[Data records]

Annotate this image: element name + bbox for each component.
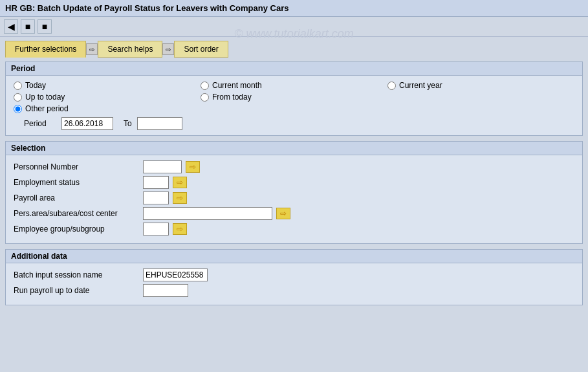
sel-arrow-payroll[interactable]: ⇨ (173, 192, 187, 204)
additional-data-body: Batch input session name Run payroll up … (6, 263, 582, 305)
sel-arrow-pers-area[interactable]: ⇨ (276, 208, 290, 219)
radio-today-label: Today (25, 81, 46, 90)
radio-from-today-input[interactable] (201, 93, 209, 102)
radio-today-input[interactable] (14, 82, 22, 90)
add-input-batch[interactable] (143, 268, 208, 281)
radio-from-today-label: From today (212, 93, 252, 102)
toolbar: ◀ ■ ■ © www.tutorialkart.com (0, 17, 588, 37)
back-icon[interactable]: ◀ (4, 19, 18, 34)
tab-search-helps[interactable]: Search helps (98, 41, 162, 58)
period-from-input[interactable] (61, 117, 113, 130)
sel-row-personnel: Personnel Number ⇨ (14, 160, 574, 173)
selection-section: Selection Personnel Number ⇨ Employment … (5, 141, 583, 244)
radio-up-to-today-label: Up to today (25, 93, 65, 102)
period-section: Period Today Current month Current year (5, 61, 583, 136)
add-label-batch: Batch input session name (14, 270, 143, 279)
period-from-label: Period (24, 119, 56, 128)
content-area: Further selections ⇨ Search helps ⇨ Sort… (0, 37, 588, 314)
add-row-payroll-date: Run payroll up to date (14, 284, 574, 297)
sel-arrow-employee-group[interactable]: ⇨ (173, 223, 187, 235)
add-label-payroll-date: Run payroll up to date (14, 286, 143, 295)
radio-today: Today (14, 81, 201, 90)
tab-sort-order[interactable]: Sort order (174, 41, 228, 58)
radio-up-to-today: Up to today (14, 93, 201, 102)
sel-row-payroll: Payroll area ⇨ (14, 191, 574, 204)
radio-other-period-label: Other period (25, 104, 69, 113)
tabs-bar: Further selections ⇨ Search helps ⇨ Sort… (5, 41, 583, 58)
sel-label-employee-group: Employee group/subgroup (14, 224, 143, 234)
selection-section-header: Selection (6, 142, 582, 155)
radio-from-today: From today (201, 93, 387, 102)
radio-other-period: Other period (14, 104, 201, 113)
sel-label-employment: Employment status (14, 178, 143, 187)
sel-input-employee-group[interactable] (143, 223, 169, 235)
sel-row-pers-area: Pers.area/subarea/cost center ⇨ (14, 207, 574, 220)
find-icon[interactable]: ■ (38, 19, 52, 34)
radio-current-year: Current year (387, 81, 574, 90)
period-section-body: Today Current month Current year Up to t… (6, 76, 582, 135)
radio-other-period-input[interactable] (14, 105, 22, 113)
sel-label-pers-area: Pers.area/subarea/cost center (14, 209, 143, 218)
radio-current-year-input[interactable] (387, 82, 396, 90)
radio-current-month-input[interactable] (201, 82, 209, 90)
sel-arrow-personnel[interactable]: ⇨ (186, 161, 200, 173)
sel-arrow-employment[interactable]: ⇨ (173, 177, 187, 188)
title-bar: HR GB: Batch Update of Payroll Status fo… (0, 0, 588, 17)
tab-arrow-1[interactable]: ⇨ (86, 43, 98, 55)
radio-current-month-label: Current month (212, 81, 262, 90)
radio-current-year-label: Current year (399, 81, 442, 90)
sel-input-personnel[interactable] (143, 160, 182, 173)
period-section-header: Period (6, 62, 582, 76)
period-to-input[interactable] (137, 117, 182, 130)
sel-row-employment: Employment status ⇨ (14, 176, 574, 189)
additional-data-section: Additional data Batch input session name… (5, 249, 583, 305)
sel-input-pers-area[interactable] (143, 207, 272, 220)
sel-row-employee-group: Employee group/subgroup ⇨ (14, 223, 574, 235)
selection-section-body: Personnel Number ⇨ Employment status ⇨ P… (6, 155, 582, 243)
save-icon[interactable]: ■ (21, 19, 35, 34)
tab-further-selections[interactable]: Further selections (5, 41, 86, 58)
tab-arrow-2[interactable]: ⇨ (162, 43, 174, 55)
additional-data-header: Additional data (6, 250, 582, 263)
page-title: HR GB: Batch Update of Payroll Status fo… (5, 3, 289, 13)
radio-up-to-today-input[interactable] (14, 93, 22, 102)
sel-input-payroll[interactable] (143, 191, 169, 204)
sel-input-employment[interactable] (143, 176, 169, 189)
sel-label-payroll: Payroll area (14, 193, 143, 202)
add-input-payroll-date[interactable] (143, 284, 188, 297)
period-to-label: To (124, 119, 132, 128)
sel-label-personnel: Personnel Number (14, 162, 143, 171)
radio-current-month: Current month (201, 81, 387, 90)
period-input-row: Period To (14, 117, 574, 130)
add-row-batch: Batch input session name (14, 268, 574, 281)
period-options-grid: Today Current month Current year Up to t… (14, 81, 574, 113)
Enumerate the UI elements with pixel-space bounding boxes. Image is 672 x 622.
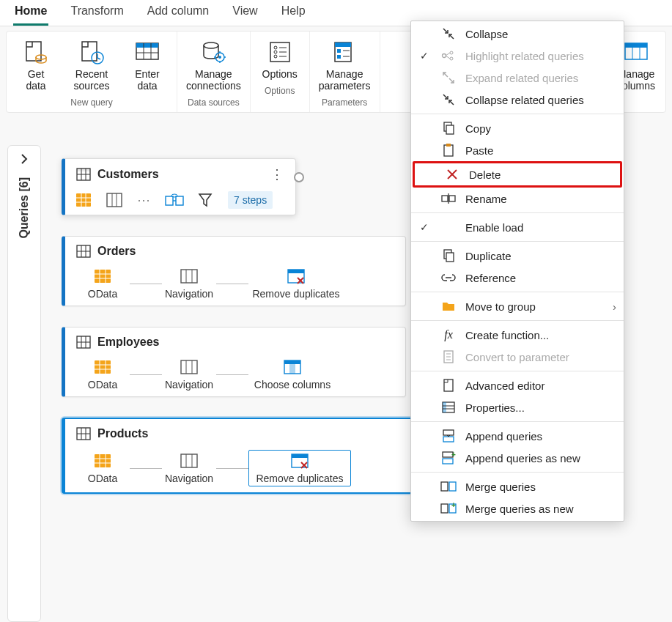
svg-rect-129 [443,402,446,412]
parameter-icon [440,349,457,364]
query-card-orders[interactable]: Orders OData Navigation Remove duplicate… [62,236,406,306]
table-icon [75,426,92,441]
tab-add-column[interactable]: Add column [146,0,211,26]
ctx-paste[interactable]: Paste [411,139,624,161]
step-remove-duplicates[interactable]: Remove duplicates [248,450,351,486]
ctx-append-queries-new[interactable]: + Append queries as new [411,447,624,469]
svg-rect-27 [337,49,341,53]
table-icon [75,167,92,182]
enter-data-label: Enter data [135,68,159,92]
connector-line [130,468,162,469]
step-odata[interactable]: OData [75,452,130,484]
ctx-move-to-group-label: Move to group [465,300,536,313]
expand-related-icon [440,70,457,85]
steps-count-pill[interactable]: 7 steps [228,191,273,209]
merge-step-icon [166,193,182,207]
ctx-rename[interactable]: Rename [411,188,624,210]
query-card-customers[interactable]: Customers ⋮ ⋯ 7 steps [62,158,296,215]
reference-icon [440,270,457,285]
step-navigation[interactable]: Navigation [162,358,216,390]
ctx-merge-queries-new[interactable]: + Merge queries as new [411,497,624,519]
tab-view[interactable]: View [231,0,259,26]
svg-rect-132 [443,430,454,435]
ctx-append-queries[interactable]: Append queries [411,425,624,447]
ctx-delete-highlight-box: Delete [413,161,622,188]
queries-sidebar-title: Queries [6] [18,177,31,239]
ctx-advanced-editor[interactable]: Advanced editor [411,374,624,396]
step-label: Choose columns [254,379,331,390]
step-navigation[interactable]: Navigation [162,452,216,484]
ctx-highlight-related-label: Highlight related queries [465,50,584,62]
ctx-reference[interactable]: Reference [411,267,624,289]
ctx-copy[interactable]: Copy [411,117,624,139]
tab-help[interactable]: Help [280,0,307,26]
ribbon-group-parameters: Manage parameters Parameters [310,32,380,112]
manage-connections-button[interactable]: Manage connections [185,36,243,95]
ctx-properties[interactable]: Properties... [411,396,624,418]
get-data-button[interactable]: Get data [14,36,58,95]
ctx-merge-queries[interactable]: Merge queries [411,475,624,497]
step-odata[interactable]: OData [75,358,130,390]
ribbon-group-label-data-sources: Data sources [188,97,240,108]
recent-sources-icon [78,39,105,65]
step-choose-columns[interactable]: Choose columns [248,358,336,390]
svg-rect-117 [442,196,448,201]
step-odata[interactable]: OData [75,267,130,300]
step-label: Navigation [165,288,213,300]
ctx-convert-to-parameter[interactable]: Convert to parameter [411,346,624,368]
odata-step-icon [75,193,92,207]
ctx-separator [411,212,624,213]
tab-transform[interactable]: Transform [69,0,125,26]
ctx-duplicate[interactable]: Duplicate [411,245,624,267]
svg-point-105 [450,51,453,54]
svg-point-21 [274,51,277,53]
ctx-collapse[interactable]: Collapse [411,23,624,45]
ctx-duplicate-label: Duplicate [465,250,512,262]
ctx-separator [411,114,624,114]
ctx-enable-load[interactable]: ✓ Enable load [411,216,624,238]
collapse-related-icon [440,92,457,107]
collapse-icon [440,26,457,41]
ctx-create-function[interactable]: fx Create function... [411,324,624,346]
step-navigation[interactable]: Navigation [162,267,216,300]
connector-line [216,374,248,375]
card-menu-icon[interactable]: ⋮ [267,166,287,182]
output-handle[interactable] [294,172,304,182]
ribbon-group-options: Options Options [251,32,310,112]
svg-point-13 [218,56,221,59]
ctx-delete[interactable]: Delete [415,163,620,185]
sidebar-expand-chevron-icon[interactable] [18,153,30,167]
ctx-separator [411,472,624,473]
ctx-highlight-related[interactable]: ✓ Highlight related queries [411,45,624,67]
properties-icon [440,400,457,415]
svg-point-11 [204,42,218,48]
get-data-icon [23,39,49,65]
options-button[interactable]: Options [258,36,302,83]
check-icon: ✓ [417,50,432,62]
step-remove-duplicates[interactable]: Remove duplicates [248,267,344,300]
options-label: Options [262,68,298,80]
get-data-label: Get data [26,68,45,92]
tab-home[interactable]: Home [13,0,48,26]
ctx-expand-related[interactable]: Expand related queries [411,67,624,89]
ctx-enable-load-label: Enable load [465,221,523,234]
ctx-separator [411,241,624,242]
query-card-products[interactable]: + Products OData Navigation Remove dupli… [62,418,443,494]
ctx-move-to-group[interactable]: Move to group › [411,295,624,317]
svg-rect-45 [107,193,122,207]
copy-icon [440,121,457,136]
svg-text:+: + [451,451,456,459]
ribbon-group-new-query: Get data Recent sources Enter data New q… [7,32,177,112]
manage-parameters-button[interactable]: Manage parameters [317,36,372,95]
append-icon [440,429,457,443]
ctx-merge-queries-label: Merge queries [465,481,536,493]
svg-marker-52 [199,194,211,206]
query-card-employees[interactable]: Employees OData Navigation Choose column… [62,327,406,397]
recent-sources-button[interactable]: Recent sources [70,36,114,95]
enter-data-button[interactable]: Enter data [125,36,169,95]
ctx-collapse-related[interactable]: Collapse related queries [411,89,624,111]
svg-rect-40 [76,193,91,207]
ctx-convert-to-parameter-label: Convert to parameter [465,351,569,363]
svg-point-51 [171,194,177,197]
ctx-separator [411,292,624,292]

**WHAT NEEDS TO BE DONE**
Your reply should hold every line from the data that contains "group", copied in full.

**EXERCISE OUTPUT**
sel-arrow-employee-group[interactable]: ⇨ (173, 223, 187, 235)
sel-label-employee-group: Employee group/subgroup (14, 224, 143, 234)
sel-input-employee-group[interactable] (143, 223, 169, 235)
sel-row-employee-group: Employee group/subgroup ⇨ (14, 223, 574, 235)
ctx-move-to-group-label: Move to group [465,300,536,313]
ribbon-group-parameters: Manage parameters Parameters [310,32,380,112]
ribbon-group-label-data-sources: Data sources [188,97,240,108]
ribbon-group-options: Options Options [251,32,310,112]
ctx-move-to-group[interactable]: Move to group › [411,295,624,317]
ribbon-group-new-query: Get data Recent sources Enter data New q… [7,32,177,112]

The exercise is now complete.